Największa betlyjka na Śląsku powstaje w kościele św. Józefa w Zabrzu. Do przeniesienia najcięższej rzeźby - wykonanego w skali 1:1 wielbłąda - potrzeba co najmniej pięciu silnych mężczyzn. Kiedyś było jeszcze trudniej, ale okazało się, że wielbłąda można rozłożyć na części - odkręcić tułów, głowę i nogi.
O kościele św. Józefa w Zabrzu historycy sztuki mówią, że jest światłem malowany. Dominicus Boehm, wielki niemiecki architekt, zamiast na typowe dla wielu obiektów sakralnych zdobienia i malowidła, postawił na piękną ascetyczną formę. Surowe mury odmieniają się tylko raz w roku - w trakcie Bożego Narodzenia całą przestrzeń głównego ołtarza zajmuje olbrzymia betlyjka z figurami zwierząt i ludzi wykonanymi w skali 1:1.
Największy i najcięższy jest wielbłąd. Waży co najmniej ćwierć tony, ale kilkadziesiąt lat temu, zanim drewno, z którego został wyrzeźbiony, wyschło, był kilka razy cięższy. Żeby wnieść go po stopniach ołtarza, potrzeba czterech silnych mężczyzn i piątego, który ich asekuruje. Od wielbłąda większy miał być jeszcze słoń. Jednak Franciszek Masorz, który jest autorem większości rzeźb z zabrzańskiej betlyjki, zmarł zanim zdążył go zrobić.

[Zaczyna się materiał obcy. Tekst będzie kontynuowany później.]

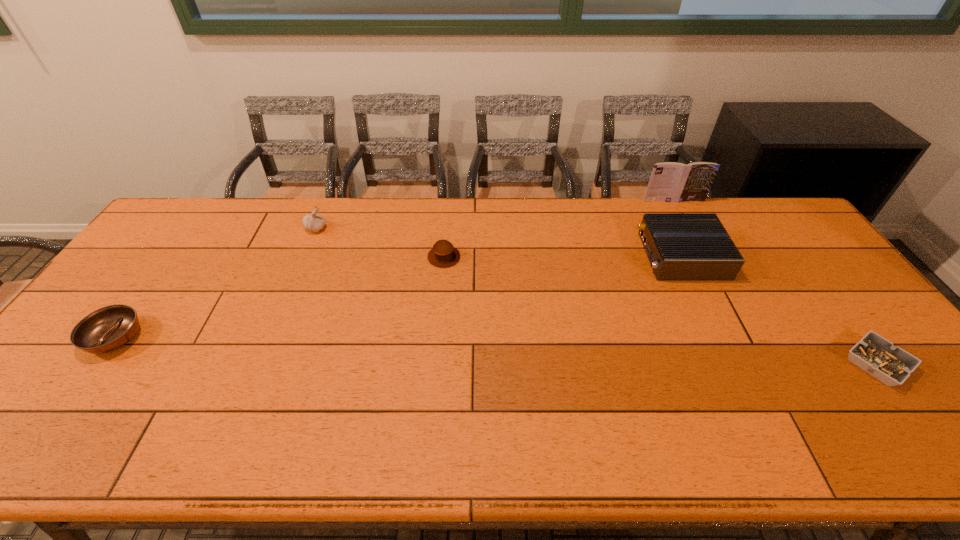 Identify the location of unoccupied position between the router and the muffin. This screenshot has width=960, height=540. (563, 256).

Locate an element on the screen. unoccupied position between the third object from left to right and the shortest object is located at coordinates coord(660,310).

Locate an element on the screen. This screenshot has height=540, width=960. free space between the leftmost object and the router is located at coordinates (398, 296).

What are the coordinates of `empty location between the leftmost object and the fourth object from right to left` in the screenshot? It's located at (279, 297).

Przy montowaniu zabrzańskiej szopki przez tydzień pracuje kilku ludzi, wśród nich emerytowany górnik, pracownik samorządowy i specjalista z dużej spółki informatycznej. Co roku coś ulepszają. Najtrudniejszym wyzwaniem było wciągnięcia pod sklepienie kościoła olbrzymiego tła - wymagało sprawności fizycznej i dobrej koordynacji.
55-letni Jan Świderski, emerytowany górnik, jest w parafii św. Józefa kościelnym. Młodszy od niego o dziewięć lat Jacek Dymkowski jest pracownikiem samorządowym w Gliwicach. Trzej najmłodsi, Ryszard Marszałek, Arkadiusz Kozioł i Marian Zdziebło, jeszcze nie mają czterdziestki.